*** Data supplied ***

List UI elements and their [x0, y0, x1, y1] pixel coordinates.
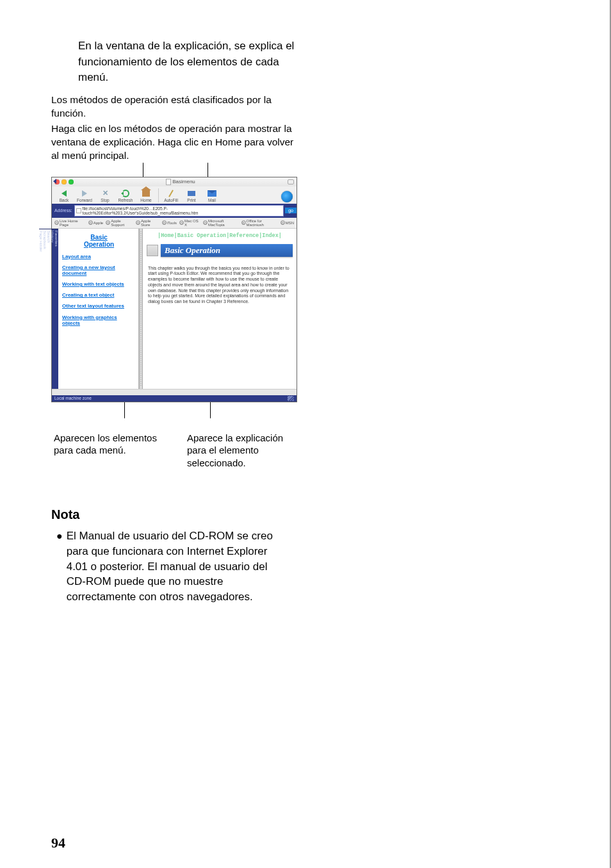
home-button[interactable]: Home	[138, 189, 154, 202]
browser-window: Basimenu Back Forward ✕Stop Refresh Home…	[51, 177, 297, 402]
nav-link[interactable]: Creating a text object	[62, 292, 136, 298]
nav-link[interactable]: Layout area	[62, 254, 136, 259]
separator	[158, 188, 159, 202]
favorite-link[interactable]: @MSN	[281, 220, 294, 225]
stop-button[interactable]: ✕Stop	[97, 189, 113, 202]
window-title: Basimenu	[76, 179, 286, 185]
status-bar: Local machine zone	[52, 395, 297, 402]
print-button[interactable]: Print	[183, 189, 200, 202]
scrollbar-horizontal[interactable]	[52, 389, 297, 395]
go-button[interactable]: go	[285, 208, 297, 213]
favorite-link[interactable]: @Microsoft MacTopia	[203, 219, 239, 227]
favorite-link[interactable]: @Apple Store	[136, 219, 159, 227]
side-tab-column: Favorites History Search Scrapbook Page …	[52, 229, 58, 389]
at-icon: @	[281, 220, 285, 225]
note-text: El Manual de usuario del CD-ROM se creo …	[67, 528, 281, 605]
toggle-toolbar-icon[interactable]	[288, 179, 294, 184]
side-tab[interactable]: Page Holder	[39, 229, 43, 389]
page-column: En la ventana de la explicación, se expl…	[51, 38, 301, 605]
ie-logo-icon	[281, 191, 293, 202]
favorite-link[interactable]: @iTools	[162, 220, 177, 225]
at-icon: @	[162, 220, 167, 225]
hero-title: Basic Operation	[161, 244, 293, 257]
at-icon: @	[241, 220, 246, 225]
at-icon: @	[88, 220, 93, 225]
arrow-right-icon	[82, 190, 87, 197]
side-tab[interactable]: Scrapbook	[43, 229, 47, 389]
at-icon: @	[179, 220, 184, 225]
caption-right: Aparece la explicación para el elemento …	[187, 432, 301, 470]
at-icon: @	[54, 220, 59, 225]
pen-icon	[168, 190, 174, 197]
page-icon	[76, 208, 81, 213]
favorites-bar: @Live Home Page @Apple @Apple Support @A…	[52, 218, 297, 229]
resize-grip-icon[interactable]	[288, 396, 294, 401]
mail-button[interactable]: Mail	[204, 189, 220, 202]
home-icon	[142, 190, 150, 197]
favorite-link[interactable]: @Apple Support	[106, 219, 133, 227]
status-text: Local machine zone	[54, 396, 92, 401]
mail-icon	[208, 190, 216, 197]
favorite-link[interactable]: @Mac OS X	[179, 219, 200, 227]
favorite-link[interactable]: @Office for Macintosh	[241, 219, 278, 227]
collapse-arrow-icon[interactable]	[53, 179, 56, 184]
minimize-icon[interactable]	[61, 179, 67, 184]
figure-captions: Aparecen los elementos para cada menú. A…	[51, 432, 301, 470]
side-tab[interactable]: Search	[47, 229, 51, 389]
at-icon: @	[203, 220, 208, 225]
left-navigation-pane: BasicOperation Layout area Creating a ne…	[58, 229, 139, 389]
favorite-link[interactable]: @Live Home Page	[54, 219, 86, 227]
address-bar: Address: file://localhost/Volumes/P-touc…	[52, 204, 297, 218]
right-content-pane: |Home|Basic Operation|Reference|Index| B…	[143, 229, 297, 389]
hero-icon	[147, 245, 158, 256]
intro-paragraph-2: Haga clic en los métodos de operación pa…	[51, 122, 301, 163]
intro-highlight: En la ventana de la explicación, se expl…	[78, 38, 301, 86]
side-tab[interactable]: History	[51, 229, 54, 389]
pane-divider[interactable]	[139, 229, 143, 389]
figure-wrapper: Basimenu Back Forward ✕Stop Refresh Home…	[51, 177, 301, 470]
nav-link[interactable]: Working with graphics objects	[62, 315, 136, 326]
arrow-left-icon	[61, 190, 67, 197]
autofill-button[interactable]: AutoFill	[163, 189, 179, 202]
favorite-link[interactable]: @Apple	[88, 220, 103, 225]
note-heading: Nota	[51, 507, 301, 522]
hero-banner: Basic Operation	[147, 244, 293, 257]
x-icon: ✕	[102, 189, 108, 197]
note-section: Nota ● El Manual de usuario del CD-ROM s…	[51, 507, 301, 605]
refresh-icon	[122, 190, 129, 197]
nav-title[interactable]: BasicOperation	[62, 234, 136, 249]
address-input[interactable]: file://localhost/Volumes/P-touch%20…E205…	[74, 205, 284, 217]
page-number: 94	[51, 835, 65, 851]
printer-icon	[188, 191, 195, 196]
address-label: Address:	[54, 208, 72, 213]
content-paragraph: This chapter walks you through the basic…	[145, 266, 294, 305]
document-icon	[166, 179, 171, 185]
zoom-icon[interactable]	[69, 179, 74, 184]
forward-button[interactable]: Forward	[76, 189, 93, 202]
refresh-button[interactable]: Refresh	[117, 189, 134, 202]
top-nav-links[interactable]: |Home|Basic Operation|Reference|Index|	[145, 233, 294, 239]
caption-left: Aparecen los elementos para cada menú.	[54, 432, 168, 470]
at-icon: @	[106, 220, 110, 225]
intro-paragraph-1: Los métodos de operación está clasificad…	[51, 94, 301, 120]
content-area: Favorites History Search Scrapbook Page …	[52, 229, 297, 389]
at-icon: @	[136, 220, 140, 225]
back-button[interactable]: Back	[56, 189, 72, 202]
note-body: ● El Manual de usuario del CD-ROM se cre…	[56, 528, 281, 605]
bullet-icon: ●	[56, 528, 63, 605]
nav-link[interactable]: Creating a new layout document	[62, 265, 136, 276]
titlebar: Basimenu	[52, 177, 297, 186]
toolbar: Back Forward ✕Stop Refresh Home AutoFill…	[52, 186, 297, 204]
nav-link[interactable]: Other text layout features	[62, 303, 136, 309]
nav-link[interactable]: Working with text objects	[62, 281, 136, 287]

*** End of Data supplied ***

Activity. A faithful copy of every entry is needed, omitting each image.

Output of the task.
List UI elements and their [x0, y0, x1, y1] pixel coordinates.
home-button[interactable]: Home	[138, 189, 154, 202]
browser-window: Basimenu Back Forward ✕Stop Refresh Home…	[51, 177, 297, 402]
nav-link[interactable]: Creating a text object	[62, 292, 136, 298]
nav-link[interactable]: Layout area	[62, 254, 136, 259]
separator	[158, 188, 159, 202]
favorite-link[interactable]: @MSN	[281, 220, 294, 225]
stop-button[interactable]: ✕Stop	[97, 189, 113, 202]
window-title: Basimenu	[76, 179, 286, 185]
status-bar: Local machine zone	[52, 395, 297, 402]
print-button[interactable]: Print	[183, 189, 200, 202]
scrollbar-horizontal[interactable]	[52, 389, 297, 395]
go-button[interactable]: go	[285, 208, 297, 213]
favorite-link[interactable]: @Microsoft MacTopia	[203, 219, 239, 227]
favorite-link[interactable]: @Apple Store	[136, 219, 159, 227]
side-tab-column: Favorites History Search Scrapbook Page …	[52, 229, 58, 389]
at-icon: @	[281, 220, 285, 225]
note-text: El Manual de usuario del CD-ROM se creo …	[67, 528, 281, 605]
toggle-toolbar-icon[interactable]	[288, 179, 294, 184]
side-tab[interactable]: Page Holder	[39, 229, 43, 389]
page-column: En la ventana de la explicación, se expl…	[51, 38, 301, 605]
ie-logo-icon	[281, 191, 293, 202]
favorite-link[interactable]: @iTools	[162, 220, 177, 225]
at-icon: @	[162, 220, 167, 225]
hero-title: Basic Operation	[161, 244, 293, 257]
at-icon: @	[241, 220, 246, 225]
at-icon: @	[88, 220, 93, 225]
arrow-right-icon	[82, 190, 87, 197]
side-tab[interactable]: Scrapbook	[43, 229, 47, 389]
at-icon: @	[179, 220, 184, 225]
caption-right: Aparece la explicación para el elemento …	[187, 432, 301, 470]
at-icon: @	[54, 220, 59, 225]
pen-icon	[168, 190, 174, 197]
page-icon	[76, 208, 81, 213]
favorites-bar: @Live Home Page @Apple @Apple Support @A…	[52, 218, 297, 229]
resize-grip-icon[interactable]	[288, 396, 294, 401]
mail-button[interactable]: Mail	[204, 189, 220, 202]
home-icon	[142, 190, 150, 197]
favorite-link[interactable]: @Apple Support	[106, 219, 133, 227]
status-text: Local machine zone	[54, 396, 92, 401]
mail-icon	[208, 190, 216, 197]
favorite-link[interactable]: @Mac OS X	[179, 219, 200, 227]
favorite-link[interactable]: @Office for Macintosh	[241, 219, 278, 227]
collapse-arrow-icon[interactable]	[53, 179, 56, 184]
minimize-icon[interactable]	[61, 179, 67, 184]
figure-captions: Aparecen los elementos para cada menú. A…	[51, 432, 301, 470]
side-tab[interactable]: Search	[47, 229, 51, 389]
at-icon: @	[203, 220, 208, 225]
left-navigation-pane: BasicOperation Layout area Creating a ne…	[58, 229, 139, 389]
favorite-link[interactable]: @Live Home Page	[54, 219, 86, 227]
address-bar: Address: file://localhost/Volumes/P-touc…	[52, 204, 297, 218]
right-content-pane: |Home|Basic Operation|Reference|Index| B…	[143, 229, 297, 389]
hero-icon	[147, 245, 158, 256]
intro-paragraph-2: Haga clic en los métodos de operación pa…	[51, 122, 301, 163]
intro-highlight: En la ventana de la explicación, se expl…	[78, 38, 301, 86]
side-tab[interactable]: History	[51, 229, 54, 389]
pane-divider[interactable]	[139, 229, 143, 389]
figure-wrapper: Basimenu Back Forward ✕Stop Refresh Home…	[51, 177, 301, 470]
nav-link[interactable]: Working with graphics objects	[62, 315, 136, 326]
arrow-left-icon	[61, 190, 67, 197]
autofill-button[interactable]: AutoFill	[163, 189, 179, 202]
favorite-link[interactable]: @Apple	[88, 220, 103, 225]
note-heading: Nota	[51, 507, 301, 522]
hero-banner: Basic Operation	[147, 244, 293, 257]
x-icon: ✕	[102, 189, 108, 197]
note-section: Nota ● El Manual de usuario del CD-ROM s…	[51, 507, 301, 605]
refresh-icon	[122, 190, 129, 197]
nav-title[interactable]: BasicOperation	[62, 234, 136, 249]
address-input[interactable]: file://localhost/Volumes/P-touch%20…E205…	[74, 205, 284, 217]
page-number: 94	[51, 835, 65, 851]
printer-icon	[188, 191, 195, 196]
address-label: Address:	[54, 208, 72, 213]
content-paragraph: This chapter walks you through the basic…	[145, 266, 294, 305]
document-icon	[166, 179, 171, 185]
zoom-icon[interactable]	[69, 179, 74, 184]
forward-button[interactable]: Forward	[76, 189, 93, 202]
refresh-button[interactable]: Refresh	[117, 189, 134, 202]
top-nav-links[interactable]: |Home|Basic Operation|Reference|Index|	[145, 233, 294, 239]
caption-left: Aparecen los elementos para cada menú.	[54, 432, 168, 470]
at-icon: @	[106, 220, 110, 225]
intro-paragraph-1: Los métodos de operación está clasificad…	[51, 94, 301, 120]
content-area: Favorites History Search Scrapbook Page …	[52, 229, 297, 389]
at-icon: @	[136, 220, 140, 225]
back-button[interactable]: Back	[56, 189, 72, 202]
note-body: ● El Manual de usuario del CD-ROM se cre…	[56, 528, 281, 605]
bullet-icon: ●	[56, 528, 63, 605]
nav-link[interactable]: Creating a new layout document	[62, 265, 136, 276]
titlebar: Basimenu	[52, 177, 297, 186]
toolbar: Back Forward ✕Stop Refresh Home AutoFill…	[52, 186, 297, 204]
nav-link[interactable]: Other text layout features	[62, 303, 136, 309]
nav-link[interactable]: Working with text objects	[62, 281, 136, 287]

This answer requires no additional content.